## GIVEN RECORDS
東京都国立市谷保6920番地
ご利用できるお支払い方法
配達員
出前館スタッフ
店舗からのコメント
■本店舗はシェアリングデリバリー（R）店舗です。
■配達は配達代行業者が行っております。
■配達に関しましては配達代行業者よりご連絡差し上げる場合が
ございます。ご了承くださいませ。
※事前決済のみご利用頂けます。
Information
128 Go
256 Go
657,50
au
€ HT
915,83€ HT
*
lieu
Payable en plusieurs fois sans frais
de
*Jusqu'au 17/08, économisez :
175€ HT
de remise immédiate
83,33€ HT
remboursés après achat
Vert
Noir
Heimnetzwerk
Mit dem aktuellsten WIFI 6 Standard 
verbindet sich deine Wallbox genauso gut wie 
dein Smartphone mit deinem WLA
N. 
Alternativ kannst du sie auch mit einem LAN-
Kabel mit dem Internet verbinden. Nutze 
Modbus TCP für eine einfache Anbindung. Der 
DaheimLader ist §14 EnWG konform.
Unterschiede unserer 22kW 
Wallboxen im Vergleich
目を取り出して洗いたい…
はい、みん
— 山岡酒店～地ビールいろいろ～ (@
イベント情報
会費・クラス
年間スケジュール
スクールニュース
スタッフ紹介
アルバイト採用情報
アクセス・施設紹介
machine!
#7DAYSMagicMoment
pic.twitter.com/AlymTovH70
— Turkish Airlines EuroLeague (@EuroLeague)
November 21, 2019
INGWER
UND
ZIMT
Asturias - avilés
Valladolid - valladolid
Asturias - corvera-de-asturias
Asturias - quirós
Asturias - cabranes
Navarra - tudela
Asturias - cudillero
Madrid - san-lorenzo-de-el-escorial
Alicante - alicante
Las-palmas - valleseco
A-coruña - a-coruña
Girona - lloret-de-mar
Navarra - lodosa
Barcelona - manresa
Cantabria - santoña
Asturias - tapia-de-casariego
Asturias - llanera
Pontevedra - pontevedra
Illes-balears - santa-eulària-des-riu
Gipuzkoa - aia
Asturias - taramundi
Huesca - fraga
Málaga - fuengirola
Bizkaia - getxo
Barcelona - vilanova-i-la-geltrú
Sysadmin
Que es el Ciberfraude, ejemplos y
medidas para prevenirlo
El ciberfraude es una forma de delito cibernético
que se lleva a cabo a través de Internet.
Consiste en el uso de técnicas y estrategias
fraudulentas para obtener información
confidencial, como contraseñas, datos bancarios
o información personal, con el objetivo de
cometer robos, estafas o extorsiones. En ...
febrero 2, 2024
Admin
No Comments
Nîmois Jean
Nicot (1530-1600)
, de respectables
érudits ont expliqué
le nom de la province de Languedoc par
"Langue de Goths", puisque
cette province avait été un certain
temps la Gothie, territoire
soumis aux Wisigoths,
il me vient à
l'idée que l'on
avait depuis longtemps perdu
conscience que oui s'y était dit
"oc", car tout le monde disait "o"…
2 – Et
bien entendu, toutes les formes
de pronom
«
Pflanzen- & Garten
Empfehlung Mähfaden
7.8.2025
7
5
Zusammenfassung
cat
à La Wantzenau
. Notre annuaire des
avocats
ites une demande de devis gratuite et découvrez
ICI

## WHAT NEEDS TO BE DONE
Using the material above, filter for lines holding "Internet" and copy each one.

## FINISHED EXERCISE
Kabel mit dem Internet verbinden. Nutze 
que se lleva a cabo a través de Internet.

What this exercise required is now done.